Karma & Cents Business Model - The Business of Philanthropy

This morning I gave a presentation to the Centennial Rotary Club of Calgary on Dexterity Consulting's business model of Karma & Cents - The Business of Philanthropy.

What follows is a copy of the speech.  It is not a direct transcription.  Thanks for reading!

Good Morning!

It’s so nice to be in a room of morning people – we are a rare breed.  Thank you for allowing me to start your day off.  I am truly honoured to be a part of this group.

Over the next twenty-five minutes or so I want to talk to you about Business Karma and Common Cents.  Cents as in dollars and cents…  If there is one thing that you take out of this lecture, it is the direct correlation between business growth and effective corporate citizenship.

I want to start by taking a show of hands survey:

Who here is has some concerns about our country’s economic future?

Without disclosing personal business secrets, who thinks there is going to be an adverse effect on your business as a result of the economy?  You are talking to someone who helps people give their money away – This is a fear that I can totally relate to!

Last question – who here is seriously looking at their charitable giving practises this year, and is really thinking about where they are investing their community money, either personally or corporately?

If you aren’t thinking about it – this is going to be an interesting lecture for you, because you will walk away with some tools for understanding the BUSINESS OF PHILANTHROPY.  If you are thinking about your charitable giving, you will walk away with some questions to direct to your recipient organizations so that your relationship is one of a strategic business partnership as opposed to an unknown but required expense.

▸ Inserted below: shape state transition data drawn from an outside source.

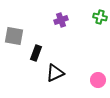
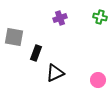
purple cross: moved 1 px left, 2 px up
gray square: moved 1 px down
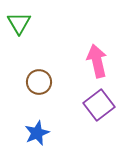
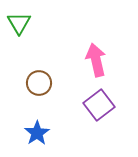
pink arrow: moved 1 px left, 1 px up
brown circle: moved 1 px down
blue star: rotated 10 degrees counterclockwise
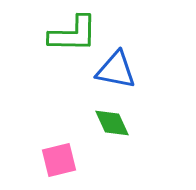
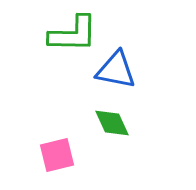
pink square: moved 2 px left, 5 px up
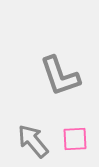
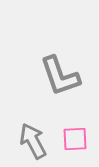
gray arrow: rotated 12 degrees clockwise
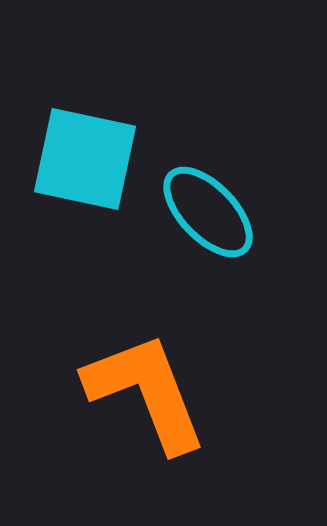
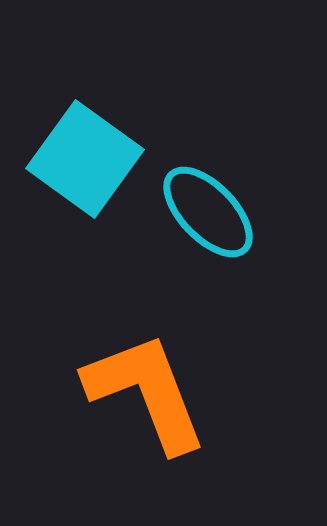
cyan square: rotated 24 degrees clockwise
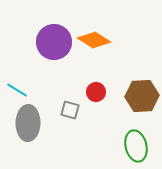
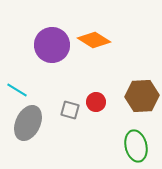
purple circle: moved 2 px left, 3 px down
red circle: moved 10 px down
gray ellipse: rotated 24 degrees clockwise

Yes, you heard me correctly – THE BUSINESS OF PHILANTHROPY.

“…the single most important thing to remember about any enterprise is that results exist only on the outside. Inside an enterprise, there are only costs.” 

Peter Drucker - was a writer, management consultant, and self-described “social ecologist.”  Widely considered to be the father of “modern management,” in his essay ''Management as Social Function and Liberal Art,'' he defines both for-profit and non-profit management as essentially human endeavours.  

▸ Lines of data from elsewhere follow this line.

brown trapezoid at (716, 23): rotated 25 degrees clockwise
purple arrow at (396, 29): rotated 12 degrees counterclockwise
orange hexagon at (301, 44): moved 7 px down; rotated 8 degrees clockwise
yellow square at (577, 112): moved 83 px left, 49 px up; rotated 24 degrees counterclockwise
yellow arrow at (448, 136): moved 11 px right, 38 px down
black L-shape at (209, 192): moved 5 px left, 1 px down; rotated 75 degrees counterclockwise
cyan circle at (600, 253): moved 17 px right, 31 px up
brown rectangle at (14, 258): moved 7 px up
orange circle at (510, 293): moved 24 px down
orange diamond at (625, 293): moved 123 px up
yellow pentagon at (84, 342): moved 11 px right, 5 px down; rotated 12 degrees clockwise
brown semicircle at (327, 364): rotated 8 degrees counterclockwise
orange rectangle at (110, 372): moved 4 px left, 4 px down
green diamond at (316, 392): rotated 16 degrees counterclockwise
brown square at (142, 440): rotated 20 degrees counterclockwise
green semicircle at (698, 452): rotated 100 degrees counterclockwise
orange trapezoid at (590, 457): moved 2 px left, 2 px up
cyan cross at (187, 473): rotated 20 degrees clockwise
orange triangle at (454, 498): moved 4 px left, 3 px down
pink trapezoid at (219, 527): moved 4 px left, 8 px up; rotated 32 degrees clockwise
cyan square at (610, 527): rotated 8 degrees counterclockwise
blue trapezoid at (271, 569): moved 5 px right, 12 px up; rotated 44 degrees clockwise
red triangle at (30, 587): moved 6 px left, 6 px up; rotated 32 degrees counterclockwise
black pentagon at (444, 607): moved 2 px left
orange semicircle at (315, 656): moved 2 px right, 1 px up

So if for-profit and non-profit management is based on the human endeavor, should we not treat relationships between these two entities from the same starting point?  If the key differentiating factor is the profit motive, then is a business only there to create profit? 

Drucker argues, that profit is not the explanation, cause or rationale of business behaviour and business decisions. 

Rather, profit is the test of the validity of those decisions. 
 What is the typical life-span of a start-up company?   

UNDER THREE YEARS!   

When I started my company, I received funding from the Canadian Youth Business Foundation.  As part of the funding requirements I have to write a quarterly report back stating how my business is doing.  One of the questions that is asked is, is the company is still operating?  Keep in mind, this is for ONE YEAR FUNDING.  So, if companies measure their success based in annual increments and celebrate at year three mark – how are they determining that success?  The traditional model states that they determine it by profits.   

So back to the original question – what is a business?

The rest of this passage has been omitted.